The researchers increase the difficulty of the exercises over 30 to 45 minutes of daily training for a week. Before and after training, they study the children using the ANT, an intelligence test and a temperament scale. Scalp electrical recordings are used to examine changes in their brain networks.
Preliminary results are inconclusive on the reaction times in the ANT, but the trained children show a slight tendency toward improvement in executive attention as well as more coherent brain activity measured by the scalp electrode monitoring, Posner said. They also show clear post-training improvement on the Kaufman Brief Intelligence Test (KBIT) and in overall IQ, compared with controls.
"If the result holds up in replications currently being conducted," said Posner, "it suggests that we were not only able to train, but that we were able to get generalization--because the KBIT was different from anything we used in our training."
Brain-based education
For Posner, the findings hold exciting implications not just for helping children with attention-deficit problems, but for generally improving young children's education.

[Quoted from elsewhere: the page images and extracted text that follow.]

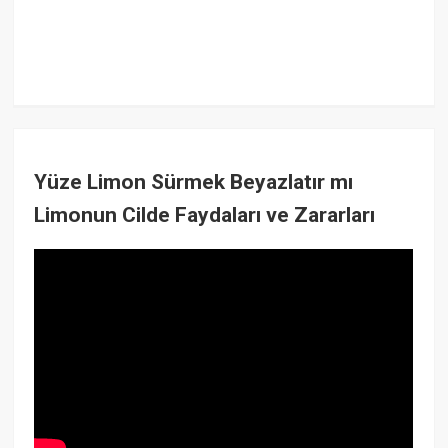
Yüze Limon Sürmek Beyazlatır mı
Limonun Cilde Faydaları ve Zararları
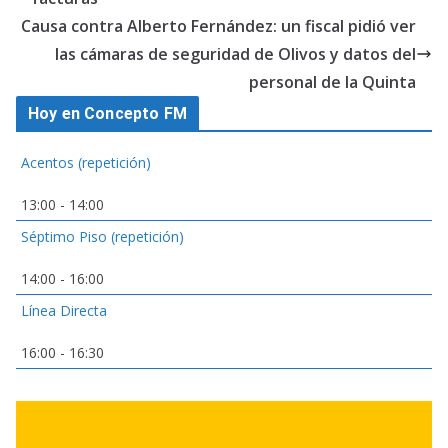
Causa contra Alberto Fernández: un fiscal pidió ver
las cámaras de seguridad de Olivos y datos del
personal de la Quinta
Hoy en Concepto FM
Acentos (repetición)
13:00
-
14:00
Séptimo Piso (repetición)
14:00
-
16:00
Línea Directa
16:00
-
16:30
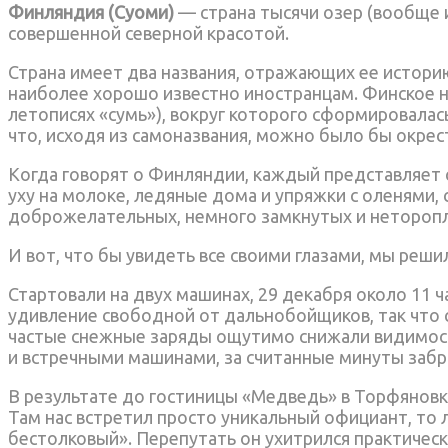
Финляндия (Суоми)
— страна тысячи озер (вообще 
совершенной северной красотой.
Страна имеет два названия, отражающих ее истори
наиболее хорошо известно иностранцам. Финское н
летописях «сумь»), вокруг которого сформировалась
что, исходя из самоназвания, можно было бы окрес
Когда говорят о Финляндии, каждый представляет се
уху на молоке, ледяные дома и упряжки с оленями,
доброжелательных, немного замкнутых и нетороп
И вот, что бы увидеть все своими глазами, мы реши
Стартовали на двух машинах, 29 декабря около 11 ч
удивление свободной от дальнобойщиков, так что 
частые снежные заряды ощутимо снижали видимост
и встречными машинами, за считанные минуты забр
В результате до гостиницы «Медведь» в Торфяновке
Там нас встретил просто уникальный официант, то 
бестолковый». Перепутать он ухитрился практическ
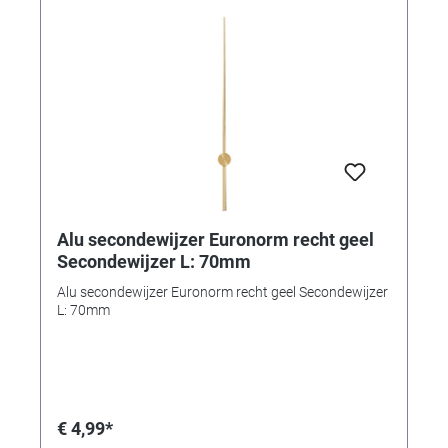
Alu secondewijzer Euronorm recht geel
Secondewijzer L: 70mm
Alu secondewijzer Euronorm recht geel Secondewijzer
L: 70mm
€ 4,99*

"We should think of this work not just as remediation but as a normal part of education," said Posner. "Attention plays a very important role in acquisition of high-level skills, and if attention is trainable, it becomes attractive for preschool preparation."
Posner wrapped up his talk by inviting others to replicate and extend his team's attention findings and by highlighting other promising brain research. He noted, for example, the brain-based reading remediation work of Yale University pediatrician Sally Shaywitz, MD. He also pointed to new findings on how children develop a mental number line to understand math--work from the lab of French psychologist Stanislas Dehaene, PhD.
With the global advent of brain-based education, Posner noted, such work has garnered increased support from national and international governments and nonprofit groups, including the Organization for Economic Cooperation and Development.
"These efforts are bringing together a platform where new findings about the brain--in literacy, numeracy and attention--can yield new interventions," said Posner. "We are on the threshold of important developments in education and psychology."